In many countries, members of the press are under attack. Journalists are routinely targeted by tyrannical governments and other bad actors simply for doing their job: telling the truth. Some organizations seek to advocate on behalf of these intrepid individuals who fight to keep the people informed.
But others would rather use their platforms to promote a particular agenda. Recently, Reporters Without Borders released their annual report that reveals the most deadly nations for journalists. This year’s report lists governments that have murdered journalists, imprisoned reporters, and one country whose leader says mean things about the press on Twitter.
…and one country whose leader says mean things about the press on Twitter.
That’s right. The organization, for the first time in its history, placed the United States on the list of most dangerous nations for journalists. If you already believe this to be ridiculous, wait until you see their justification for this obviously false claim.
The report reveals that at least 63 reporters were killed while performing their duties in 2018. This represents a 15% increase over last year. When including citizen journalists, the death toll rises to 80.
Along with the U.S., the list includes Mexico, India, Yemen, Afghanistan, and Syria. With a straight face, the group is claiming that the United States belongs in the same category as Afghanistan and Syria when it comes to threatening members of the press. What is even more puzzling about this report is the organization’s reason for including the U.S.
According to Reporters Without Borders, the U.S. was placed on the list because of the shooting at the offices of Capital Gazette in Annapolis, MD which claimed the lives of five employees. But this attack, while tragic, does not seem to represent a viable example of the type of concerted efforts to silence the press that is evident in other countries.
A cursory review of the incident shows that the gunman had a troubled history with the paper. He frequently harassed employees and was placed on probation for his behavior in 2011. Moreover, he had filed a lawsuit against the paper for defamation. The suit was thrown out since it was filed after the statute of limitations had expired.
The actions of the shooter do not seem to have been motivated by an overall hatred of the media. Indeed, it is clear that he had a vendetta against Capital Gazette and there were indications that he could have suffered from mental illness.
The shooting was not an example of government-sanctioned violence against reporters. It was not the work of a terrorist organization that targets journalists. It was an atrocity committed by one individual and does not reflect a politically-motivated attempt to silence a news outlet. So, why would Reporters Without Borders use it as an excuse to place America on its list?
Promoting the False Narrative
It is highly likely that the reason for the organization’s assessment of the threat to journalists in the United States was inspired by politics. Since taking office, President Trump has been the subject of a vicious smear campaign from the progressive media, who have attempted to place him in the same category as totalitarian dictators who routinely murder hostile members of the press.

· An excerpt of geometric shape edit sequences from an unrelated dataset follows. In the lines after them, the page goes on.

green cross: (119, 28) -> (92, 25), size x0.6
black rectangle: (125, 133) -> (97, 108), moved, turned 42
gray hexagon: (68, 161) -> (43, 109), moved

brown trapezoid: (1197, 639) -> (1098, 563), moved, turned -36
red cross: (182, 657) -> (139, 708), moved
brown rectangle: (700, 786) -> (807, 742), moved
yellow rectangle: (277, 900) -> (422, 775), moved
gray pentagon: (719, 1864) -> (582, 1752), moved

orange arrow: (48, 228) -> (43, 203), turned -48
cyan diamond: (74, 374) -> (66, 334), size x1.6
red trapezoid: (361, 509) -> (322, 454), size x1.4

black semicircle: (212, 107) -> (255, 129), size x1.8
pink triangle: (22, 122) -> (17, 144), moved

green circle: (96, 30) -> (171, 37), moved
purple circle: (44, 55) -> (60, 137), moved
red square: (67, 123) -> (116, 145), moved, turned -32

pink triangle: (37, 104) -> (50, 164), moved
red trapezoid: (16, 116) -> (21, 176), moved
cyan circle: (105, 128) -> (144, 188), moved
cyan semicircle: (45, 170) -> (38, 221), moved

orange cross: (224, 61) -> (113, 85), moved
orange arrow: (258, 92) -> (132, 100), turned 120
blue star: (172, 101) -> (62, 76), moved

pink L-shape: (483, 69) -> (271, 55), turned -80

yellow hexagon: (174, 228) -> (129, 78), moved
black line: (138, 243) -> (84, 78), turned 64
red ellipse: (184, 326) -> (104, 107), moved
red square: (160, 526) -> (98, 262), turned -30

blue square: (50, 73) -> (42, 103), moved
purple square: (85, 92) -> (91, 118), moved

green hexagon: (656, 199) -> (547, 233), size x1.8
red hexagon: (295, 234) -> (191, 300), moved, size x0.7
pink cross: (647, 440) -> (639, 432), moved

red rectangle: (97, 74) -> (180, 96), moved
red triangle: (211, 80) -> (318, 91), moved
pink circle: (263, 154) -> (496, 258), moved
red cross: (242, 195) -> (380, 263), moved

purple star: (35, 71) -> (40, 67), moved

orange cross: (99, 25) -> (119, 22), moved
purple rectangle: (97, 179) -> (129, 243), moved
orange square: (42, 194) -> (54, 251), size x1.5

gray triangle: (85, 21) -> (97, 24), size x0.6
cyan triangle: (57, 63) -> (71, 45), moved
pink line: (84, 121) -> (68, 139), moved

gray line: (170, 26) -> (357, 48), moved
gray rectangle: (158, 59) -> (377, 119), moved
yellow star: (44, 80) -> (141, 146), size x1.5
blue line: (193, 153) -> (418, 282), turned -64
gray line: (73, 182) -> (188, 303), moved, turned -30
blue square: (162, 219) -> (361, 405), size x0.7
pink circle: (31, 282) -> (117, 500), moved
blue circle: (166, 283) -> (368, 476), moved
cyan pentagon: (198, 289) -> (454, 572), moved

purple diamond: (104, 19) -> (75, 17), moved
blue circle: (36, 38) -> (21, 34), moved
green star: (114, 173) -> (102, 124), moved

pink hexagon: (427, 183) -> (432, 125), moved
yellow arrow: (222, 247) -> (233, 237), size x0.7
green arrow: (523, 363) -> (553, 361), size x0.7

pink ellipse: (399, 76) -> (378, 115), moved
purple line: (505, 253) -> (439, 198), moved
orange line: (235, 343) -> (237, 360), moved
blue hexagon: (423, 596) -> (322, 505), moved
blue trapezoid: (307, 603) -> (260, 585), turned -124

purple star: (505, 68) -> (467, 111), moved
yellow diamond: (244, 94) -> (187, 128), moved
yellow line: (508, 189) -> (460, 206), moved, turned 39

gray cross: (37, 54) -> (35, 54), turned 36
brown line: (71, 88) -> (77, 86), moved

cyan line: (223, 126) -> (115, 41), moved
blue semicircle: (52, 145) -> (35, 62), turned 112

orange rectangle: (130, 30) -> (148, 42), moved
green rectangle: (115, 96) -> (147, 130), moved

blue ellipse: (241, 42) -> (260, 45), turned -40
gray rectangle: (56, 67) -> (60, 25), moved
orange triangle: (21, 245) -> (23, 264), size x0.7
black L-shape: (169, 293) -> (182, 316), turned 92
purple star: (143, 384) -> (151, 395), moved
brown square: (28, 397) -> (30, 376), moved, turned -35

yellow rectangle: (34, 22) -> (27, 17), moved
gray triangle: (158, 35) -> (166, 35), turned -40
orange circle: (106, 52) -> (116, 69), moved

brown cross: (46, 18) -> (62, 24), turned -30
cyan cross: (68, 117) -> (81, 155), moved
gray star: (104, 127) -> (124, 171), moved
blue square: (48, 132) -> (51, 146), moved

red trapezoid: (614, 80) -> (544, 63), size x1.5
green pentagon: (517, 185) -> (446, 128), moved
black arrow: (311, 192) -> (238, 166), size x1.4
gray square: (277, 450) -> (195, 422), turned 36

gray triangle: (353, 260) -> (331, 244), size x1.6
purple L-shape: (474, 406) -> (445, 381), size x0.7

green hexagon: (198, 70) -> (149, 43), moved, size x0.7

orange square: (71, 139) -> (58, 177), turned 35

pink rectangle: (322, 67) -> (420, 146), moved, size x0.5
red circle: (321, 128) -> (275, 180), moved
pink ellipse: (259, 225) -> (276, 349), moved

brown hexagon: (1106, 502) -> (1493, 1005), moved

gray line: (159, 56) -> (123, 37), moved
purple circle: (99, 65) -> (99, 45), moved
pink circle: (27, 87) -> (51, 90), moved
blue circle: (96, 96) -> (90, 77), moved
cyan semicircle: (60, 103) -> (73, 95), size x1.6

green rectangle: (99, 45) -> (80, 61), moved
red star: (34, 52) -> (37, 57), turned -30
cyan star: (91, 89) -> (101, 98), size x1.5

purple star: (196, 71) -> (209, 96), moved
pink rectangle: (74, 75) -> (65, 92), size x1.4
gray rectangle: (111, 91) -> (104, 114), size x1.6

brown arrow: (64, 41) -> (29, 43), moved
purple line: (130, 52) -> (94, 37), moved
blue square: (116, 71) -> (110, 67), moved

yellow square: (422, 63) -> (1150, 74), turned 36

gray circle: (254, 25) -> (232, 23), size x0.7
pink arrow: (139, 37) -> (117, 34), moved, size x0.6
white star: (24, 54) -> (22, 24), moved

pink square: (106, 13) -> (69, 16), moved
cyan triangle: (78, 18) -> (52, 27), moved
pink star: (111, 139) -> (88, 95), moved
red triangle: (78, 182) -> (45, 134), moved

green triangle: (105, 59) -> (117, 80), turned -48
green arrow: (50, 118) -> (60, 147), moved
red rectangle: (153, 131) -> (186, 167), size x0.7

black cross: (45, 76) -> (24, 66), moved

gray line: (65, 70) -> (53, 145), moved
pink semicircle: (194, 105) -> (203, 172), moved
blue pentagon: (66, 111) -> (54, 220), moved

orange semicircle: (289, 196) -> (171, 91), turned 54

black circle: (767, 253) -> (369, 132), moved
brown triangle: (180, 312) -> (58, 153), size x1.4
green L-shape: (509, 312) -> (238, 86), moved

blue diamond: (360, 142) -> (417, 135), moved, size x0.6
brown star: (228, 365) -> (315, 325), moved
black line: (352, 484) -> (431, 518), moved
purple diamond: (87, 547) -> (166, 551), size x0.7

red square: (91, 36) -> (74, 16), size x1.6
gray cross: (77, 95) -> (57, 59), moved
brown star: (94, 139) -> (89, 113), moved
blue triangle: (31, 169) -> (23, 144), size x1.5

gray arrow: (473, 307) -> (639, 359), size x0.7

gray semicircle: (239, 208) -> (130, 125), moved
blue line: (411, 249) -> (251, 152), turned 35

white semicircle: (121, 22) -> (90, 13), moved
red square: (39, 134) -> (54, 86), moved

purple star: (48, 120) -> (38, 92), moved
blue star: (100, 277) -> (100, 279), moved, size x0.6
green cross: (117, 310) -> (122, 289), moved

Of course, the left’s claims that Trump is oppressing the press and violating the First Amendment are demonstrably false. The president’s tendency to call out the unfair bias present in the Fourth Estate is nothing like the deliberate assassinations of journalists committed by countries like Syria and Afghanistan.
While the report does not specifically claim that Trump is responsible for the deaths of the employees at Capital Gazette, they did choose to use a story that American media has already blamed on the president. Reporters Without Borders’ decision to include the United States on its list is misleading — and there is no other viable motive one can ascribe to the organization.
The truth is that the United States is one of the safest places for members of the press. The government does not interfere in the operations of the media and it is not at all common for journalists to be murdered in the U.S. Perhaps Reporters Without Borders should stick to advocating for journalists in countries where their efforts are actually needed, instead of perpetuating a false narrative.